I nod. She gets up from the chair.
“Just take a seat,” she says. “I’ll put the water on to boil.”
She disappears out of the room behind a curtain. I look over at the chair in which she was sitting, at the cushion made of an expensive fabric, now worn thin. At the same moment something touches my leg, making me jump – a fat, fluffy cat rubs itself against my calf. It doesn’t even look up when I jump. A low, grumbling sound comes from its throat, and I don’t understand it, how cats make that sound – it seems foreign,
doesn’t sound like something that should come from an animal. The cat rubs itself. I don’t move. When it has finished with me it swaggers off, tail in the air. Halfway across the floor it turns and looks at me, its eyes narrow and green.
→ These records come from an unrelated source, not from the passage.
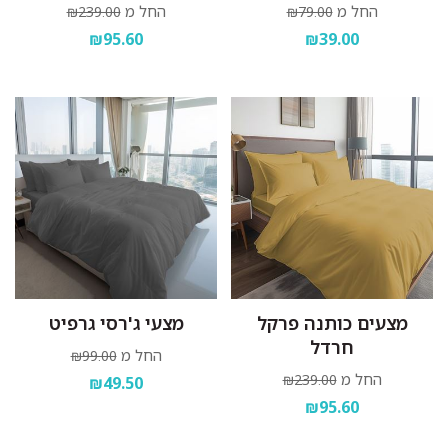
החל מ
החל מ
₪239.00
₪79.00
₪95.60
₪39.00
מצעים כותנה פרקל
מצעי ג'רסי גרפיט
חרדל
החל מ
₪99.00
החל מ
₪239.00
₪49.50
₪95.60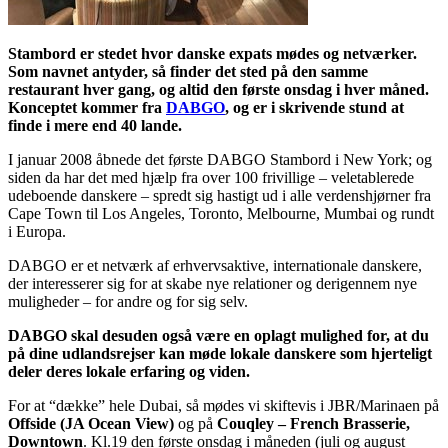
Stambord er stedet hvor danske expats mødes og netværker.
Som navnet antyder, så finder det sted på den samme
restaurant hver gang, og altid den første onsdag i hver måned.
Konceptet kommer fra
DABGO
, og er i skrivende stund at
finde i mere end 40 lande.
I januar 2008 åbnede det første DABGO Stambord i New York; og
siden da har det med hjælp fra over 100 frivillige – veletablerede
udeboende danskere – spredt sig hastigt ud i alle verdenshjørner fra
Cape Town til Los Angeles, Toronto, Melbourne, Mumbai og rundt
i Europa.
DABGO er et netværk af erhvervsaktive, internationale danskere,
der interesserer sig for at skabe nye relationer og derigennem nye
muligheder – for andre og for sig selv.
DABGO skal desuden også være en oplagt mulighed for, at du
på dine udlandsrejser kan møde lokale danskere som hjerteligt
deler deres lokale erfaring og viden.
For at “dække” hele Dubai, så mødes vi skiftevis i JBR/Marinaen på
Offside (JA Ocean View)
og på
Couqley – French Brasserie,
Downtown
. Kl.19 den første onsdag i måneden (juli og august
I notice something moving in the bookcase – a cat drawing itself along a row of books with red spines, one shelf above the ribbon of light. Out in the kitchen some pots clatter against one another. I turn my head, eyes searching the sofa, where there’s yet another cat, this one white and just as fat and long-haired as the one that stroked my leg. I can’t believe Sigurd never told me about this: the smell of smoke, and all the cats.
The mistress of the house glides back into the room. She now has a tiara in her hair, the cheap kind that little girls want for Christmas, covered in plastic gemstones and glitter. I make no comment on it; I don’t know what to say.
“I’ve put the water on,” she says.
“Yes,” I say. “Are you Fru Atkinson?”
“Yes,” she says, and smiles. She’s missing several teeth. “That’s me – nice to meet you.”
She curtsies, her feet pointing towards each other, and for a moment she looks like a child.
“Sara,” I say.
“Yes,” she says. “You already said.”
“Is it,” I ask clumsily, “I mean, is it here that Sigurd’s been designing something? In this room?”
She shakes her head. A fourth cat brushes past her legs and vanishes out into the kitchen.
“I’m not completely sure,” I say, dragging it out as my mind spins in an attempt to find the right angle, “I’m not completely sure, but wasn’t it a cellar extension he was supposed to be working on?”
I’m not used to obtaining information without being honest. Psychologists can ask about almost any private matter; for architects’ assistants it’s presumably a little different. Fru Atkinson studies me, her small marble-like eyes rolling in her head.